I have already implemented Sieve of Eratosthenes and another version with Wheel factorization, both in NumPy. But I don't think I have done it right, because the version with wheel factorization is actually slower.
I have already made several optimizations to the sieve. First all even numbers except 2 are composites (multiples of 2), so I only check odd numbers, the number of candidates is halved. Second all prime numbers except 2 and 3 are of the form 6k+1 or 6k-1, because if the modulo 6 remainder is 3 then the number must be a multiple of 3.
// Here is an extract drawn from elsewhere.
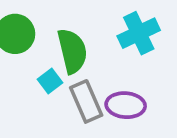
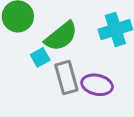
green semicircle: (72, 51) -> (61, 36), turned 57

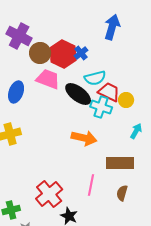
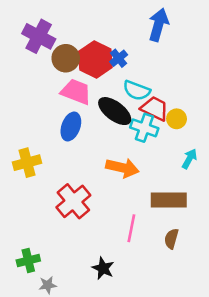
cyan semicircle: (95, 78) -> (137, 90), turned 35
blue ellipse: (16, 92) -> (71, 127), moved
red cross: (49, 194) -> (73, 201), moved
So starting from 5, only numbers with remainder of 1 or 5 need to be checked, the increment between each iteration is 6, thus the number of candidates is only a sixth of the original.
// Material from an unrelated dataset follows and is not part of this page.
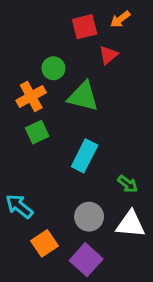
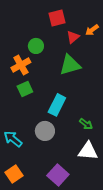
orange arrow: (120, 19) -> (92, 30), moved
green triangle: (83, 96) -> (70, 65), moved, turned -30
gray circle: (89, 217) -> (45, 131), moved
orange square: (45, 243) -> (14, 174), moved

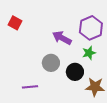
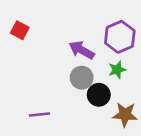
gray circle: (51, 63) -> (82, 78), moved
Third the start of the multiple for each prime number found is its square, this ensures this multiple cannot be previously flipped, and the step of the multiple increment is 2*n, because even multiples are already eliminated, so only odd multiples remain.
This is the version without Wheel factorization:
import numpy as np
def prime_sieve(n: int) -> np.ndarray:
primes = np.ones(n + 1, dtype=bool)
primes[:2] = primes[4::2] = primes[9::6] = False
for a in range(6, int(n**0.5) + 1, 6):
for b in (-1, 1):
i = a + b
if primes[i]:
primes[i * i :: 2 * i] = False
return np.where(primes)[0]
It is highly inefficient, because it does way too many flipping operations, the same number can be flipped multiple times, and the flipping doesn't skip all the numbers that aren't of the forms 6k+1 and 6k-1 that are already eliminated, thus a lot of computational redundancy.
I have implemented another version with Wheel factorization, using information found on Wikipedia (I wrote the code completely by myself, there isn't pseudocode for Wheel sieve):
import numpy as np
from itertools import cycle
def prime_wheel_sieve(n: int) -> np.ndarray:
wheel = cycle([4, 2, 4, 2, 4, 6, 2, 6])
primes = np.ones(n + 1, dtype=bool)
primes[:2] = primes[4::2] = False
primes[9::6] = primes[15::10] = False
k = 7
while (square := k * k) <= n:
if primes[k]:
primes[square::2*k] = False
k += next(wheel)
return np.where(primes)[0]
But it suffers the same drawbacks as the one without Wheel, and is less performant:
In [412]: %timeit prime_sieve(65536)
226 µs ± 2.97 µs per loop (mean ± std. dev. of 7 runs, 1,000 loops each)
In [413]: %timeit prime_wheel_sieve(65536)
236 µs ± 24 µs per loop (mean ± std. dev. of 7 runs, 1,000 loops each)
How can I properly implement Sieve of Eratosthenes with Wheel factorization in NumPy?